Médias contre-hégémoniques: des éditions cartoneras à la cyberculture

Mois : mars 2021 (Page 2 of 2)

Cardboard House Press: un projet d’affirmation culturelle transfrontalier en Arizona

Logo de la maison d’édition

C’est en voulant rendre hommage au premier livre (La casa de cartón) de l’auteur et poète péruvien Martín Adán, publié en 1928, que ce projet cartonero porte le nom Carboard House. Cette maison d’édition sans but lucratif est située en plein cœur de la ville de Phoenix, capital de l’Arizona. Cet état frontalier avec le Mexique comporte une forte population latino-américaine et chicano étant donné son emplacement et son histoire. Notons que cet état faisait partie du Mexique avant la guerre américano-mexicaine qui s’acheva en 1848. Cette portion des États-Unis est donc à cheval entre deux pays, un terrain propice aux échanges culturels. C’est d’ailleurs sur ces échanges culturels que le Cardboard House Press veut miser en se consacrant au développement et à la création de médias afin de réaliser des échanges culturels entre les communautés. Ce projet cartonero a pour objectif de valoriser et de diffuser la littérature hispanophone en provenance d’Amérique latine et d’Espagne. Pour ce faire, tous les ouvrages publiés par la maison d’édition sont bilingues (Anglais-Espagnol) dans l’optique de rejoindre le plus grand nombre. Cette ouverture du mouvement cartonera aux anglophones fait aussi la particularité et la force de ce projet.

Des auteur.e.s d’Argentine, de Colombie, de Cuba, du Chili, d’Espagne, du Guatemala, du Mexique, du Pérou, de Puerto Rico et d’Uruguay ont ainsi été publiés dans les deux langues. Pour se financer, le Cardboard House Press a mis en place un onglet donate afin de solliciter l’aide du public. Il est également soutenu par des associations et entreprises variées comme en atteste son site internet. Parmi les partenaires économiques, nous retrouvons la National Association of Latino Arts and Cultures, la Arizona Commission on the Arts, la Andrew W. Mellon Foundation, la Ford Foundation, Southwest Airlines, la Surdna Foundation, Arizona Humanities et la City of Bloomington Arts Commission.
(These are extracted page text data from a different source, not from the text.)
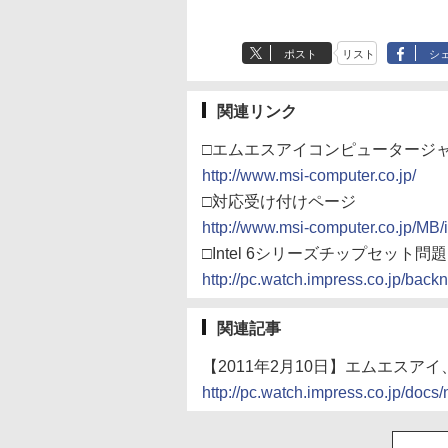
ポスト
リスト
シ
関連リンク
□エムエスアイコンピュータージ
http://www.msi-computer.co.jp/
□対応受け付けページ
http://www.msi-computer.co.jp/MB/i
□Intel 6シリーズチップセット問
http://pc.watch.impress.co.jp/backn
関連記事
【2011年2月10日】エムエスアイ
http://pc.watch.impress.co.jp/do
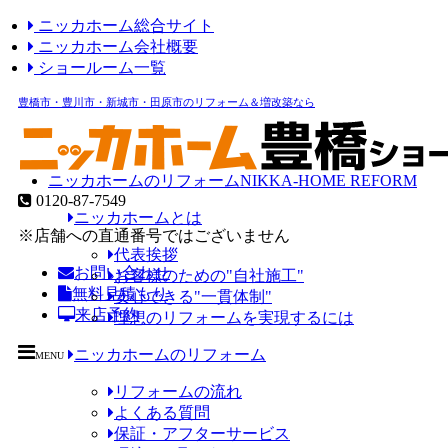
ニッカホーム総合サイト
ニッカホーム会社概要
ショールーム一覧
豊橋市・豊川市・新城市・田原市のリフォーム＆増改築なら
ニッカホームのリフォーム
NIKKA-HOME REFORM
0120-87-7549
ニッカホームとは
※店舗への直通番号ではございません
代表挨拶
お問い合わせ
お客様のための"自社施工"
無料見積もり
安心できる"一貫体制"
来店予約
理想のリフォームを実現するには
ニッカホームのリフォーム
MENU
リフォームの流れ
よくある質問
保証・アフターサービス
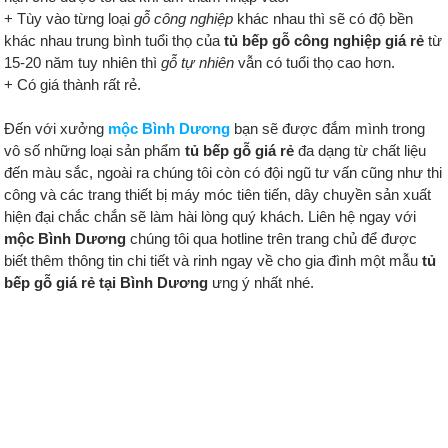
+ Tùy vào từng loại
gỗ công nghiệp
khác nhau thì sẽ có độ bền
khác nhau trung bình tuổi thọ của
tủ bếp gỗ công nghiệp giá rẻ
từ
15-20 năm tuy nhiên thì
gỗ tự nhiên
vẫn có tuổi thọ cao hơn.
+ Có giá thành rất rẻ.
Đến với xưởng
mộc Bình Dương
bạn sẽ được đắm mình trong
vô số những loại sản phẩm
tủ bếp gỗ giá rẻ
đa dạng từ chất liệu
đến màu sắc, ngoài ra chúng tôi còn có đội ngũ tư vấn cũng như thi
công và các trang thiết bị máy móc tiên tiến, dây chuyền sản xuất
hiện đại chắc chắn sẽ làm hài lòng quý khách. Liên hệ ngay với
mộc Bình Dương
chúng tôi qua hotline trên trang chủ để được
biết thêm thông tin chi tiết và rinh ngay về cho gia đình một mẫu
tủ
bếp gỗ giá rẻ tại Bình Dương
ưng ý nhất nhé.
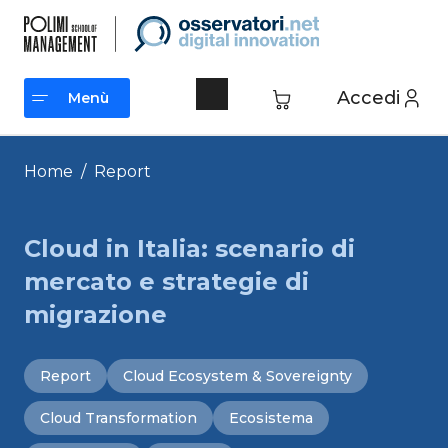
Vai
al
contenuto
Accedi
Menù
Menù
Home
/
Report
Cloud in Italia: scenario di
mercato e strategie di
migrazione
Report
Cloud Ecosystem & Sovereignty
Cloud Transformation
Ecosistema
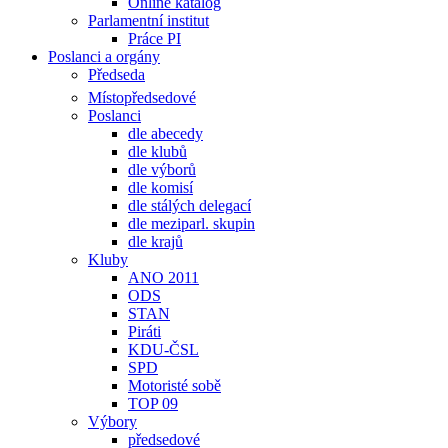
Online katalog
Parlamentní institut
Práce PI
Poslanci a orgány
Předseda
Místopředsedové
Poslanci
dle abecedy
dle klubů
dle výborů
dle komisí
dle stálých delegací
dle meziparl. skupin
dle krajů
Kluby
ANO 2011
ODS
STAN
Piráti
KDU-ČSL
SPD
Motoristé sobě
TOP 09
Výbory
předsedové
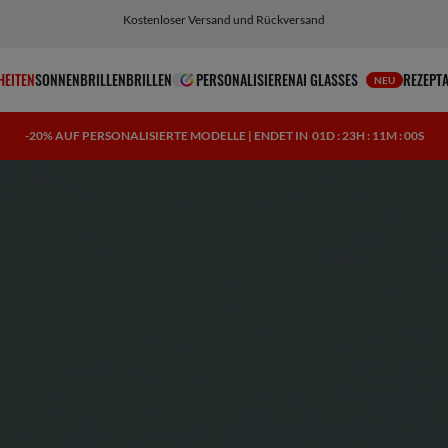
Wähle Klarna und PayPal für einfache und flexible Zahlungsoptionen
HEITEN
SONNENBRILLEN
BRILLEN
PERSONALISIEREN
AI GLASSES
REZEPT
NEU
-20% AUF PERSONALISIERTE MODELLE | ENDET IN
01D : 23H : 10M : 58S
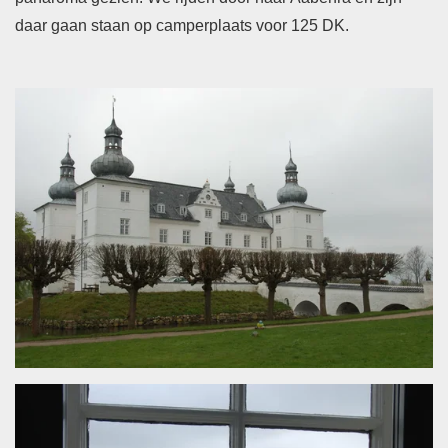
daar gaan staan op camperplaats voor 125 DK.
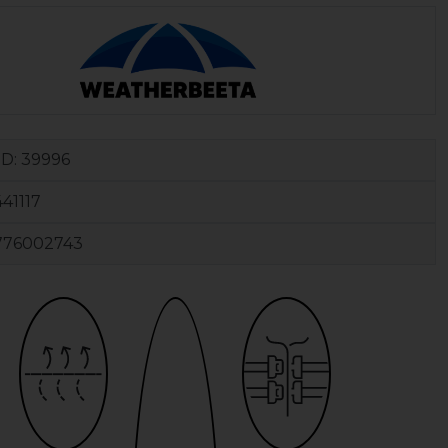
ID:
39996
41117
776002743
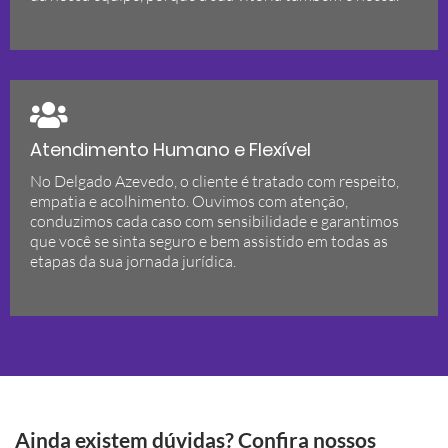
Atendimento Humano e Flexível
No Delgado Azevedo, o cliente é tratado com respeito,
empatia e acolhimento. Ouvimos com atenção,
conduzimos cada caso com sensibilidade e garantimos
que você se sinta seguro e bem assistido em todas as
etapas da sua jornada jurídica.
Ainda existem dúvidas? Confira nossos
En plus d’offrir des traductions sur son site, Cardboard House Press propose aussi des ateliers de création/production de cartoneras pour la communauté latino-américaine et chicano. Cela participe activement à l’affirmation culturelle de ces communautés qui, bien qu’implantées dans la région depuis longtemps, restent dans une position socio-économique et politique fragile de façon disproportionnée en comparaison à d’autres populations. L’accès à l’emploi, la barrière linguistique, et les politiques migratoires figurent parmi les obstacles rencontrés par beaucoup encore aujourd’hui. La maison d’édition, par sa mission, tente de pallier cette réalité en misant sur l’accès à la culture. Les participant.e.s aux ateliers vont, en plus d’être en contact direct avec des œuvres internationales, participer à l’élaboration de leur propre œuvre. Ainsi, le projet rassemble jeunes et moins jeunes autour du mouvement Cartonera latino-américain au sein d’un pays qui en compte très peu.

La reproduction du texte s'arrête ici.